Former Judge Robert Bork, American Conservative Union Chairman David Keene, columnist Charles Krauthammer, talk-show host Rush Limbaugh, columnist George Will, Rep. Tom Tancredo (R.-Colo.), Roger Pilon of the Cato Institute, Bill Kristol of the Weekly Standard, columnist Thomas Sowell, columnist Mona Charen, former ACU executive director Richard Lessner, Sen. Sam Brownback (R.-Kan.), Sen.

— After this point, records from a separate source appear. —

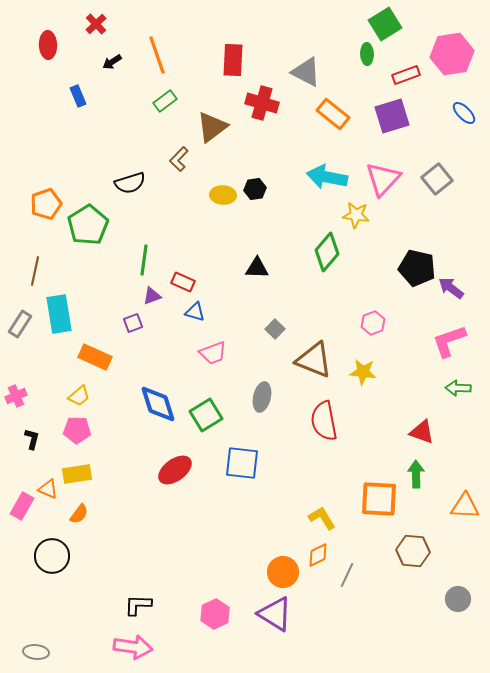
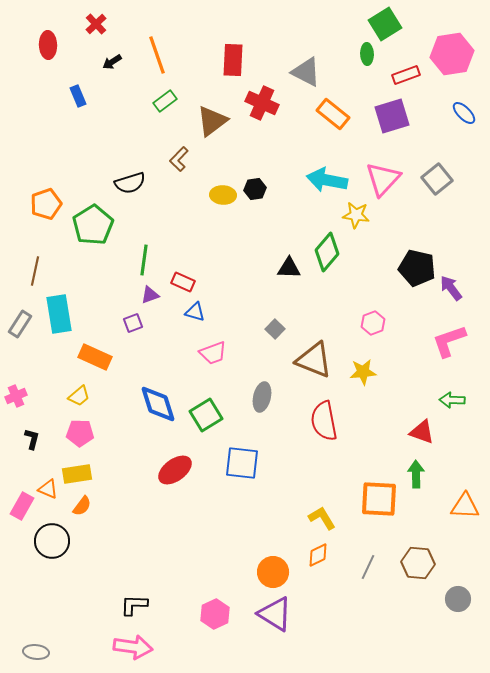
red cross at (262, 103): rotated 8 degrees clockwise
brown triangle at (212, 127): moved 6 px up
cyan arrow at (327, 177): moved 3 px down
green pentagon at (88, 225): moved 5 px right
black triangle at (257, 268): moved 32 px right
purple arrow at (451, 288): rotated 16 degrees clockwise
purple triangle at (152, 296): moved 2 px left, 1 px up
yellow star at (363, 372): rotated 12 degrees counterclockwise
green arrow at (458, 388): moved 6 px left, 12 px down
pink pentagon at (77, 430): moved 3 px right, 3 px down
orange semicircle at (79, 514): moved 3 px right, 8 px up
brown hexagon at (413, 551): moved 5 px right, 12 px down
black circle at (52, 556): moved 15 px up
orange circle at (283, 572): moved 10 px left
gray line at (347, 575): moved 21 px right, 8 px up
black L-shape at (138, 605): moved 4 px left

Trent Lott (R.-Miss.), columnist Robert Novak, columnist Bruce Fein, columnist Peggy Noonan, former Bush speechwriter David Frum, HUMAN EVENTS Editor Terrence Jeffrey, columnist Michelle Malkin, the Wall Street Journal, Manny Miranda of the Third Branch Coalition, the Federalist Patriot, columnist David Limbaugh, Gary Bauer of American Values, Alan Keyes of Renew America, columnist Pat Buchanan and Paul Weyrich of the Free Congress Foundation.

All of these people are wrong and the President is right?  All of these people aren’t “true conservatives”?  All of these people aren’t “team players”?  Come on.

President Bush is not the pope.  He is not infallible.  He made a mistake.  But it’s a mistake which can and should be rectified.  The nation need not settle for second or third best with this lifetime appointment.  Bush should take a “mulligan,” withdraw this nomination and appoint someone such as Judge Janice Rogers Brown instead.  Absent that, Miers should take herself out of the game–for the good of the conservative movement and for the good of the nation.